Sai Chavala, Ph.D. and author of the new paper on fibroblast research comments that generating stem cells requires complex and time-consuming work. Fibroblast cells can be manipulated chemically and the results have been significant. 

GNN reported on this research stating that,

“Fibroblasts are cells that help maintain the structural integrity of connective tissues, and a reduction in fibroblast cell count leads to wrinkled skin. Dr. Chavala and colleagues from the Center for Retina Innovation in Dallas, Texas, found a set of five compounds that can drive embryonic fibroblast cells to convert themselves into retinal, rod-like, photoreceptors in both mice and human cells.”

Photoreceptor Fix

One of the most important set of neurons in the eyes are the photoreceptor cells. They are responsible for switching on the visual circuitry when exposed to any level of light enabling you to see. Macular degeneration can attack these cells, compromising the ability to function properly and eventually causing irreversible blindness. 

Stem cells have not been able to regenerate quickly enough to enable a way to scale a viable treatment for mass application. However, in laboratory testing, chemically activated skin fibroblast cells presented as regenerating damaged photoreceptor cells more rapidly. This testing was described by Dr. Chavala as a “breakthrough” due to the ability to convert these cells in “a fraction of the time” when transplanted into the eyes of 14 blind mice. 

According to the paper, ‘Pharmacologic fibroblast reprogramming into photoreceptors restores vision’ by Dr. Chavala and a team of researchers which was published in Nature (415/20),

“Photoreceptor loss is the final common endpoint in most retinopathies that lead to irreversible blindness, and there are no effective treatments to restore vision. Chemical reprogramming of fibroblasts offers an opportunity to reverse vision loss…Here we report that the administration of a set of five small molecules can chemically induce the transformation of fibroblasts into rod photoreceptor-like cells. The transplantation of these chemically induced photoreceptor-like cells (CiPCs) into the sub-retinal space of rod degeneration mice leads to partial restoration of the pupil reflex and visual function…We anticipate that CiPCs could have therapeutic potential for restoring vision.”

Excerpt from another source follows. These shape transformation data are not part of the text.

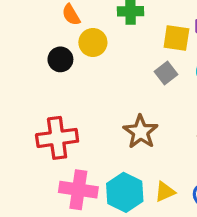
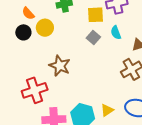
black circle: (60, 59) -> (23, 32), moved
brown star: (141, 132) -> (60, 66), moved

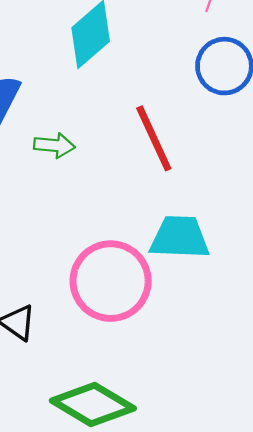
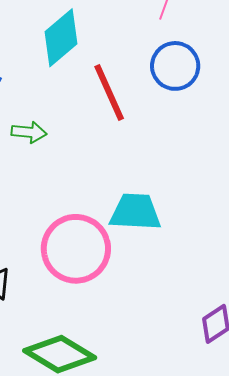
red line: (154, 138) -> (109, 93), moved

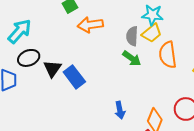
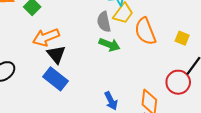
orange arrow: (90, 25) -> (46, 37), moved
black triangle: (52, 69) -> (56, 54), moved

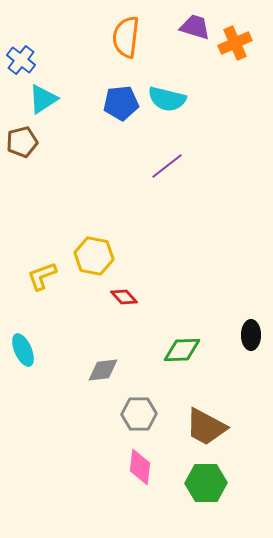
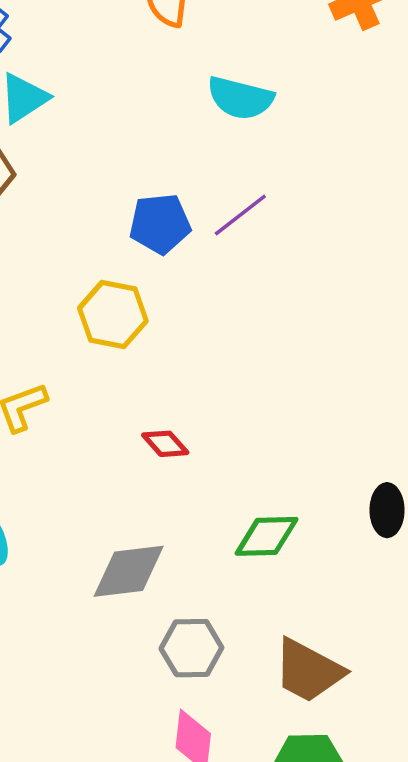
blue pentagon: (121, 103) -> (160, 224), moved
yellow hexagon: (94, 256) -> (113, 315), moved
gray diamond: (103, 370) -> (129, 571), size x1.4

The DNA damage experienced by photoreceptors is described as similar to scratches on compact disc. These scratches and cracks prevent laser reading of information on the disc. In the body the laser is the RNA and the CD is the DNA. When this damage occurs the DNA cannot be repaired and blindness ensues. With fibroblast applications there is a chance that, due to the speed of regeneration, the damaged DNA can be reversed and restored. 

A Hopeful Sign

As the laboratory mice showed signs of successful vision, the beneficial results continued. Over the next few months the mice were monitored for progression or regression. 

Lifespan reported that, 

“To determine whether the transplanted photoreceptors continued to function and had connected to deeper neural cells, the researches followed up on the mice three months after the transplantation. They found that the mice that had exhibited improved visual function retained it. Moreover, CiPCs were found to develop synaptic terminals that apparently transmit light signals into the inner retinal neurons.”

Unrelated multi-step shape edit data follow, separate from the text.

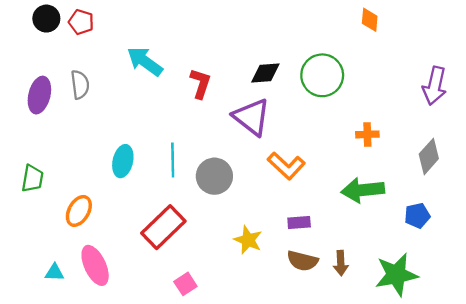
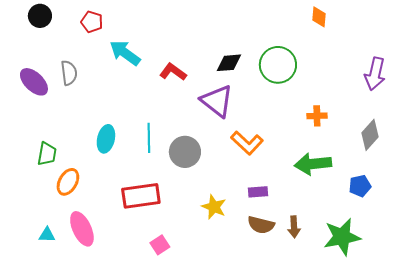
red pentagon: (81, 22) -> (92, 22), moved
red L-shape: (201, 83) -> (173, 72), turned -72
purple ellipse: (39, 95) -> (34, 82), turned -60
green trapezoid: (32, 178) -> (47, 154), moved
red rectangle: (163, 227) -> (141, 196), turned 36

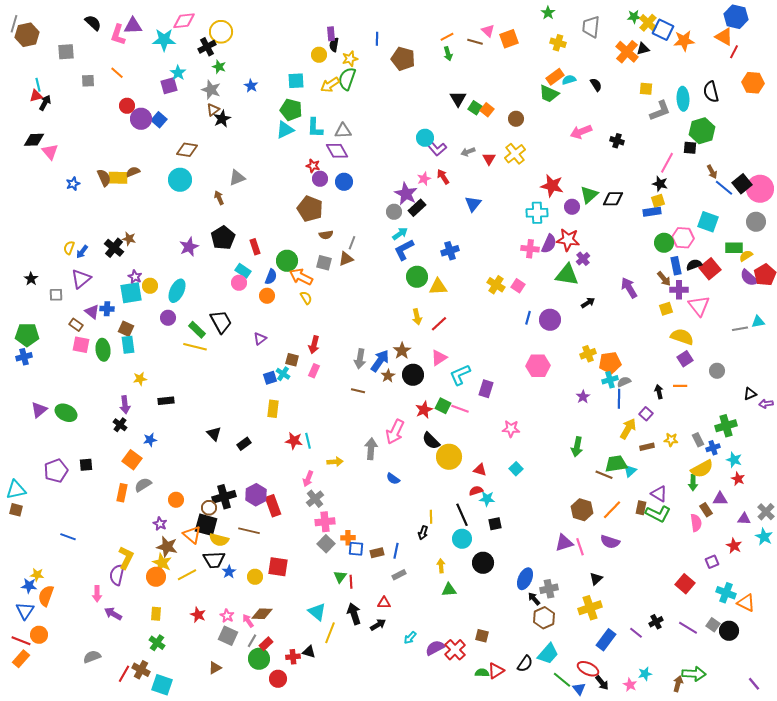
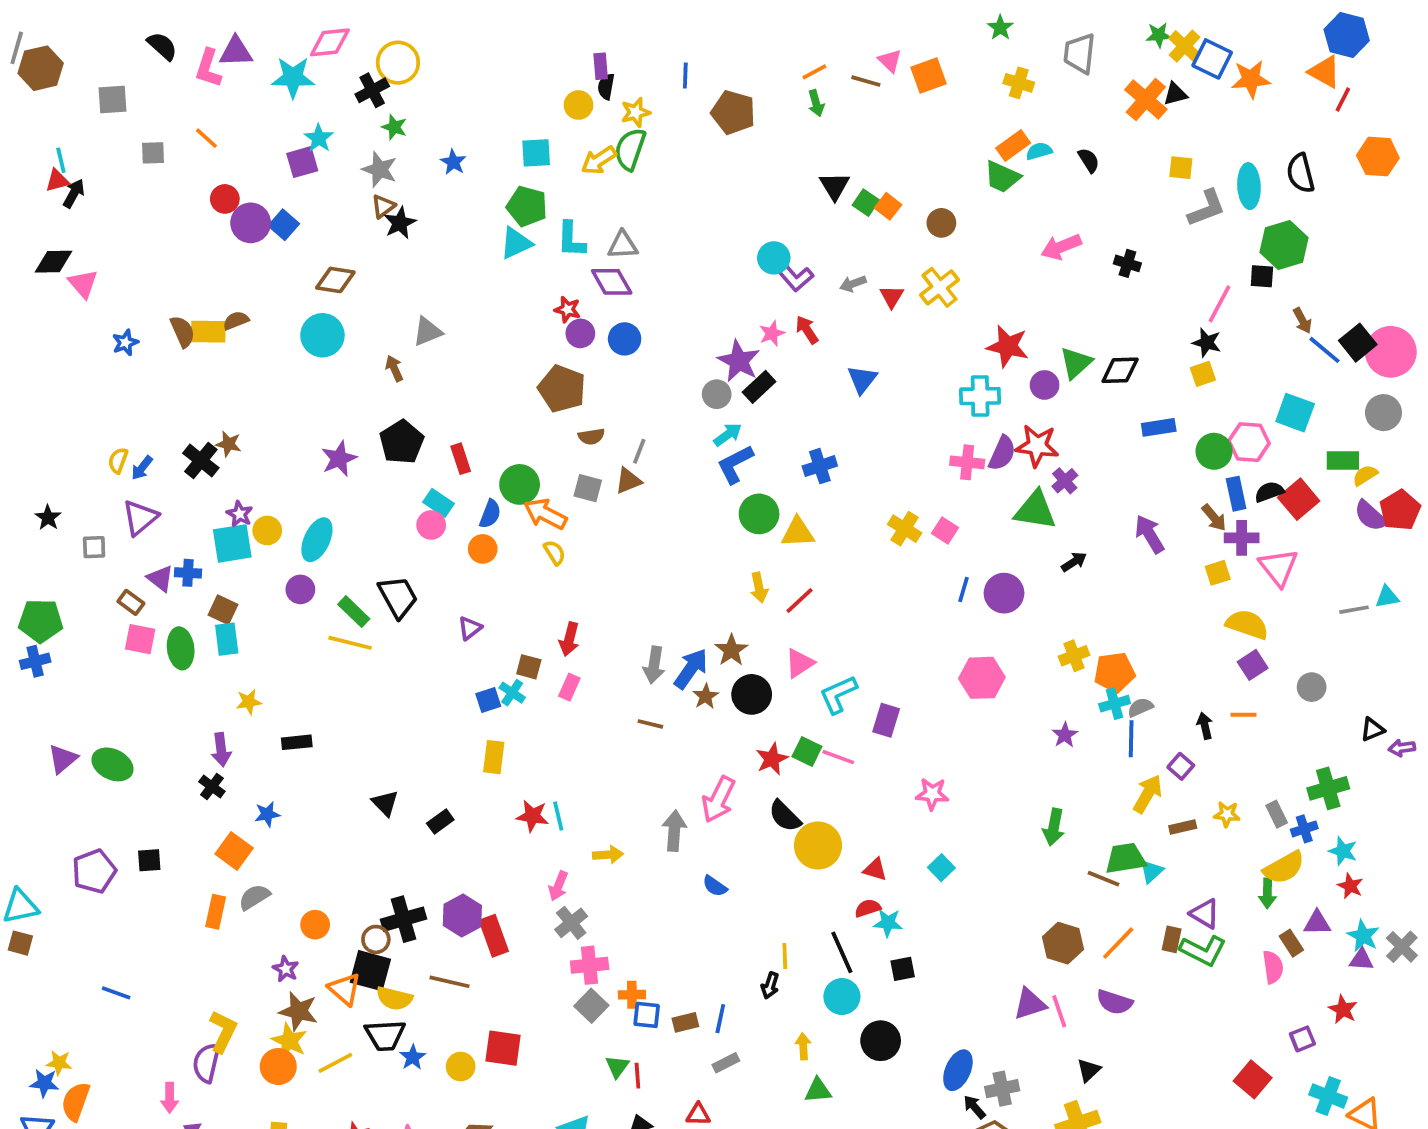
blue rectangle: (652, 212) -> (1159, 427), moved
cyan star: (764, 537) -> (1363, 936), moved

This transference of ‘synaptic terminals’ means that the brain could be adapting naturally to the transplantation. This has lead to more testing as fibroblast reprogramming is being tested on humans and is showing similar results. Dr. Chavala remains hopeful for this therapy for not only macular degeneration but future health applications stating,

“We believe this can be a game changer in the field of regenerative ophthalmology. We also believe this is a platform technology and have already started establishing protocols to generate retinal ganglion cells valuable for patients suffering from glaucoma,”

You may hear more about fibroblast reprogramming for macular degeneration and possibly many other health applications as well. It is a tribute to the continued and tireless research that keeps the lights on while the lights are slowly going out.